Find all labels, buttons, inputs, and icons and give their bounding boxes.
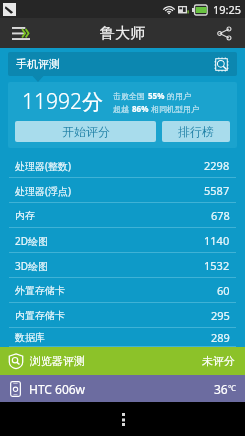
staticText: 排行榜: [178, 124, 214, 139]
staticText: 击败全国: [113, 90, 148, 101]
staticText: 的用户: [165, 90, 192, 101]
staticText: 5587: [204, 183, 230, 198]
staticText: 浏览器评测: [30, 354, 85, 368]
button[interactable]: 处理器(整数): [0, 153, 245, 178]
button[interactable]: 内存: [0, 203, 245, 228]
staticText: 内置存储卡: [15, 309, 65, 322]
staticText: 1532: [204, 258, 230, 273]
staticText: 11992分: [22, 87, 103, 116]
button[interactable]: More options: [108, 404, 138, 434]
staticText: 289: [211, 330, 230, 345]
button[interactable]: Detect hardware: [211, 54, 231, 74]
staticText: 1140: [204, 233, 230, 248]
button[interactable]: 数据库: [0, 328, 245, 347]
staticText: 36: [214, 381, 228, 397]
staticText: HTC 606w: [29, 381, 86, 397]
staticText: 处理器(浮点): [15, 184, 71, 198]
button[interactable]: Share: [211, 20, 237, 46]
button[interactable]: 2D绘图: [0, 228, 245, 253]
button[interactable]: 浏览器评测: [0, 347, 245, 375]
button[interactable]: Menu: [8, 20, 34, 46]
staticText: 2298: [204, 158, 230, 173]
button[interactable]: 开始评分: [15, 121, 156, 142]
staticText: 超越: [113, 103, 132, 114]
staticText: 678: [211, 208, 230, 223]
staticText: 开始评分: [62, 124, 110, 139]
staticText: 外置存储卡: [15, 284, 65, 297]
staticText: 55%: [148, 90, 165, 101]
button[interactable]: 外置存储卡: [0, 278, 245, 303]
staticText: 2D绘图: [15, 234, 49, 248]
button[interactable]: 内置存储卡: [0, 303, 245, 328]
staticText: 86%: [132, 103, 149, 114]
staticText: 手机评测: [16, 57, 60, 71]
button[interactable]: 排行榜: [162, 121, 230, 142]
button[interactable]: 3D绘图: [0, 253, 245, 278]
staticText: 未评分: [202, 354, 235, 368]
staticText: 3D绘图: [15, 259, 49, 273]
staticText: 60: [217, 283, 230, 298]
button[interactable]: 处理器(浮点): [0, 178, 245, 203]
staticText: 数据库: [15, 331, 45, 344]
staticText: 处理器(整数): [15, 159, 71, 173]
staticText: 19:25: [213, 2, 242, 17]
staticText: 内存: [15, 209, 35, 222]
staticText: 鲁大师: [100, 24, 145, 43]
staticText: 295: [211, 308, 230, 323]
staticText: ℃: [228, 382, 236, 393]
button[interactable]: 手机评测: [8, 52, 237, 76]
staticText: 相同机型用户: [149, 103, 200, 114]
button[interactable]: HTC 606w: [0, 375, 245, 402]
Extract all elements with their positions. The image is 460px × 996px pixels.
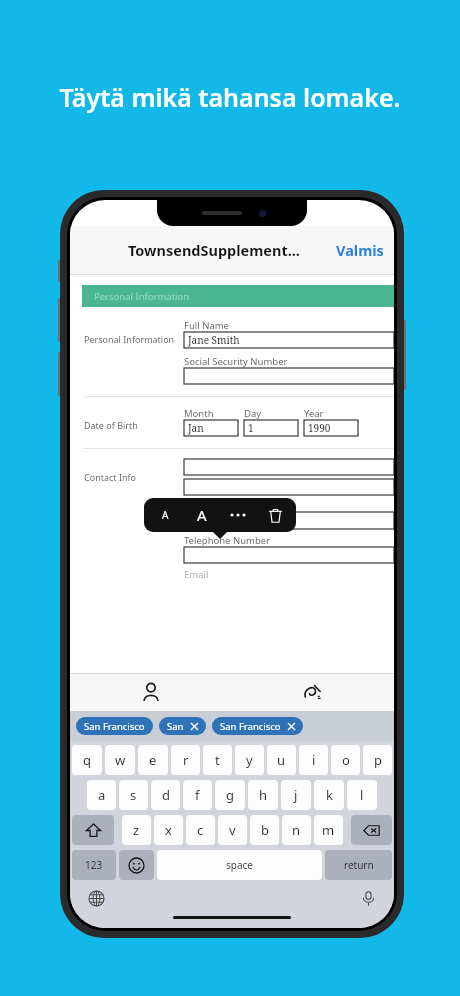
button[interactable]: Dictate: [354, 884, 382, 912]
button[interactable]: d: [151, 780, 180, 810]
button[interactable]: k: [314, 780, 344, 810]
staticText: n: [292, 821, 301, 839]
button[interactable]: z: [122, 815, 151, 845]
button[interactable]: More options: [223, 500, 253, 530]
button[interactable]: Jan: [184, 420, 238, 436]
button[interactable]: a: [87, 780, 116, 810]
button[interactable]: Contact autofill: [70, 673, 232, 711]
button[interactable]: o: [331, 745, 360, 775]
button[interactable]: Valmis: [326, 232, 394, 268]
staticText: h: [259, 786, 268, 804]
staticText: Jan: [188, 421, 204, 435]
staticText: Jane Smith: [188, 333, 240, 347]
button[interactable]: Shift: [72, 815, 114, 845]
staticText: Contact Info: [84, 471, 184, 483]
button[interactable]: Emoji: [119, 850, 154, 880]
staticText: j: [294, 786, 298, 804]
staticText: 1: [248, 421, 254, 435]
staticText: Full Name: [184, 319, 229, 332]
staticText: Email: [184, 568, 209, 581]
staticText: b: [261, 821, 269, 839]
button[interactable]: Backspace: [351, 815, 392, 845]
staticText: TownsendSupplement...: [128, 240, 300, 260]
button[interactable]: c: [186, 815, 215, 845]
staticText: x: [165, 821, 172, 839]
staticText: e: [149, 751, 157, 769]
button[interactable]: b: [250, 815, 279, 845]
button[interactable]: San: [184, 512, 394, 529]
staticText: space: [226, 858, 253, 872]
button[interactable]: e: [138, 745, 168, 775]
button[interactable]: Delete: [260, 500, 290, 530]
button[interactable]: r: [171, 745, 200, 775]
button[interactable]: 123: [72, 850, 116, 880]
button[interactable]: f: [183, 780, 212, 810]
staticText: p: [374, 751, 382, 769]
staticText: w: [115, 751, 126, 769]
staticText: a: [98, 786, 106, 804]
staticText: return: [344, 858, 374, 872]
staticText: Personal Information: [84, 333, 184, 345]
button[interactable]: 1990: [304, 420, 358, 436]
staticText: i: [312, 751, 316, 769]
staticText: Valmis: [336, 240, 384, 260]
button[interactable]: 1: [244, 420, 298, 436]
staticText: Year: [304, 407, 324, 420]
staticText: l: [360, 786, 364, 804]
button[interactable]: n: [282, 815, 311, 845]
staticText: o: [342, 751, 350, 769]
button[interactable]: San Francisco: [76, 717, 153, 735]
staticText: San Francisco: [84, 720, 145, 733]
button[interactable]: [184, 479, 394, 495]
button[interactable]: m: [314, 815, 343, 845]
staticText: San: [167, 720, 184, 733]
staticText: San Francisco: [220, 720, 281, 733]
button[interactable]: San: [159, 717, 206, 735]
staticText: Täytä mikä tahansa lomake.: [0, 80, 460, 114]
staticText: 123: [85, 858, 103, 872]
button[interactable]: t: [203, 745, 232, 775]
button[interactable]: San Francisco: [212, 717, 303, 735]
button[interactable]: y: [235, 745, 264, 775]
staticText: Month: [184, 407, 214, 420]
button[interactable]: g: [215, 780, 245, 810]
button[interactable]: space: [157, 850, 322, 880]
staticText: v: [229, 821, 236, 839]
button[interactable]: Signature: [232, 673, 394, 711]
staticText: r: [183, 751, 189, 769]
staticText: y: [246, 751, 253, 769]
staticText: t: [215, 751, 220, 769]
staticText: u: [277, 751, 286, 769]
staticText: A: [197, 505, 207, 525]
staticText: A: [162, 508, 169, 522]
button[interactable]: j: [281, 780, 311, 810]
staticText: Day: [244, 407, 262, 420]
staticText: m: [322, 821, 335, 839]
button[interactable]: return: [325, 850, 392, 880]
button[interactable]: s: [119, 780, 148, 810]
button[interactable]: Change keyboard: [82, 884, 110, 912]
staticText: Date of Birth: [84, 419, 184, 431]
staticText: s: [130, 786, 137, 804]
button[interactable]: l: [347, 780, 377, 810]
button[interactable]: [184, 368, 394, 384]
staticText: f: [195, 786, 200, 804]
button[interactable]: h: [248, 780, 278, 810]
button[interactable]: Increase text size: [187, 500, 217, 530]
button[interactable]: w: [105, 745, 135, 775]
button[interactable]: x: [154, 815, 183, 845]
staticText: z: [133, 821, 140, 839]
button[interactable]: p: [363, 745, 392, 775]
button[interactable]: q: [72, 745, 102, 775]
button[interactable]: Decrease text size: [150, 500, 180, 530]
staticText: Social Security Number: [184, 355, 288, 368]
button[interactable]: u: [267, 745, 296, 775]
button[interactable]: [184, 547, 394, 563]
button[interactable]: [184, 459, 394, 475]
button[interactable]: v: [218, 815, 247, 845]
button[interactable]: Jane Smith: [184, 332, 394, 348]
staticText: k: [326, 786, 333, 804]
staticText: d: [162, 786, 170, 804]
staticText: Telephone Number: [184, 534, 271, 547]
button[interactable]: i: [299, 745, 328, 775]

---

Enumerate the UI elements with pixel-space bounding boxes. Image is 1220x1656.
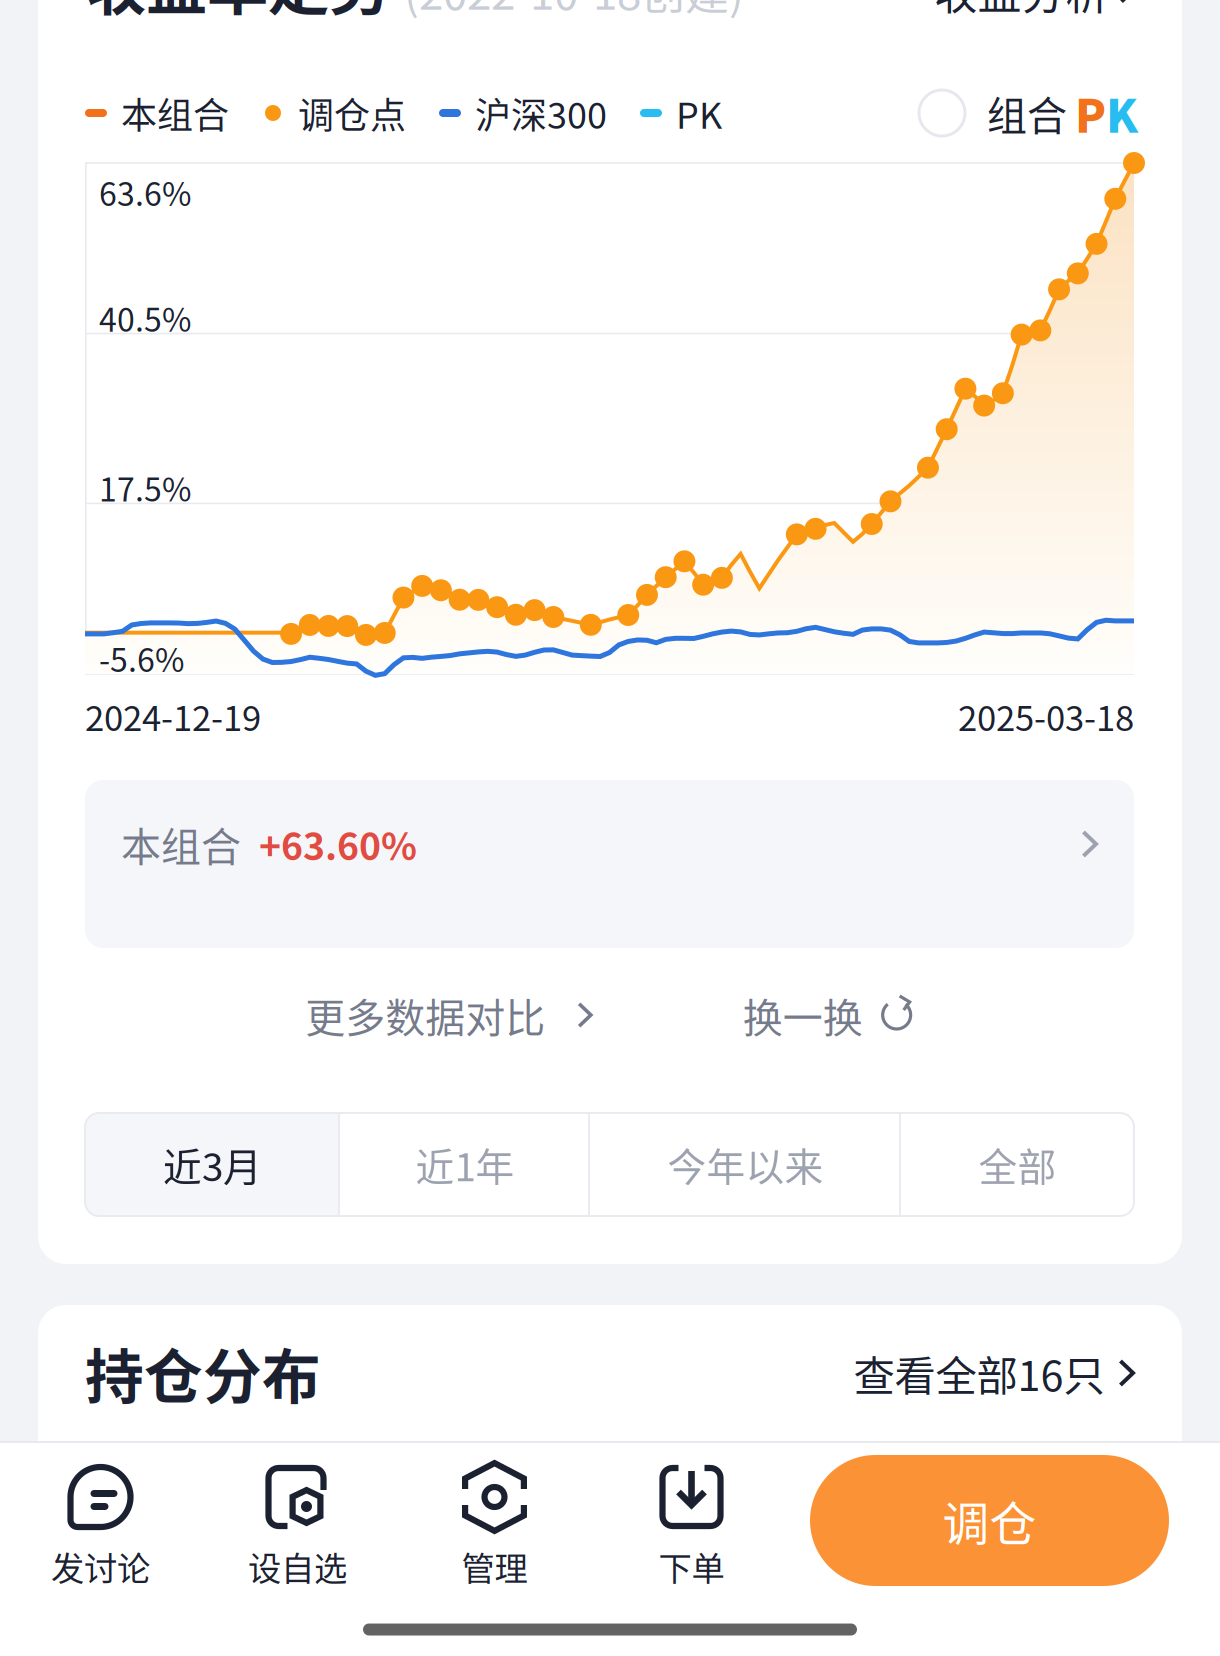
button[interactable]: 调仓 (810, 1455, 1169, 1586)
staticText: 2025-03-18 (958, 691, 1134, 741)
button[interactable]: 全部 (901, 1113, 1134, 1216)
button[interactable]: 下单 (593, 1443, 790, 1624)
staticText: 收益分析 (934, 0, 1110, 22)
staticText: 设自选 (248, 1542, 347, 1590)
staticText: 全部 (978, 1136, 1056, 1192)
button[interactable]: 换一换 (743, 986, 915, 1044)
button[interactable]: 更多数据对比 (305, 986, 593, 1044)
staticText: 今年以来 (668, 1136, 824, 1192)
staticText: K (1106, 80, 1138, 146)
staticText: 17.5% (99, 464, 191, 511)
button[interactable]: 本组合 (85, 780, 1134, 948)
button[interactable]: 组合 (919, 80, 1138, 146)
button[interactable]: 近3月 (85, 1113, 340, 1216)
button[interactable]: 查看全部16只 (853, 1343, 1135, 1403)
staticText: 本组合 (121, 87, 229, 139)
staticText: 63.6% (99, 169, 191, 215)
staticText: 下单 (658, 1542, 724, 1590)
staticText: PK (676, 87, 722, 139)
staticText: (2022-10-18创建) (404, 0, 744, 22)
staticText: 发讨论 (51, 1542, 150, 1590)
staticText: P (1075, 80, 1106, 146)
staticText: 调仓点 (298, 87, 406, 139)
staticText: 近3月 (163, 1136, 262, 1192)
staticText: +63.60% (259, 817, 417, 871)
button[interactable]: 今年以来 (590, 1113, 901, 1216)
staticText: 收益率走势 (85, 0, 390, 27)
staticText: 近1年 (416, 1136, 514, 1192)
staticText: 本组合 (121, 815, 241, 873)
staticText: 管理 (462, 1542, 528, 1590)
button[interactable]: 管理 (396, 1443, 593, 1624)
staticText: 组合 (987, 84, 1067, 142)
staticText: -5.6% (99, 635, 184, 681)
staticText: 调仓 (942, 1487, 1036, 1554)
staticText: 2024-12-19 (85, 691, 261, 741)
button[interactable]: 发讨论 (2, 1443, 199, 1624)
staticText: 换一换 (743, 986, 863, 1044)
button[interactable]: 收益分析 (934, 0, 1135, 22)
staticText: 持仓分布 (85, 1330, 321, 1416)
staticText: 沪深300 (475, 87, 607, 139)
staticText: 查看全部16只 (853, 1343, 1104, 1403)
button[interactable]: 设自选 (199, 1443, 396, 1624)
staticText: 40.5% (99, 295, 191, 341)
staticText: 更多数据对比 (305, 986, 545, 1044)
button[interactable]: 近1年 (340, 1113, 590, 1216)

__Task details__. Only a number is expected here: the tally of lines above that contain "with". Please write nothing more.

__Answer space__. 2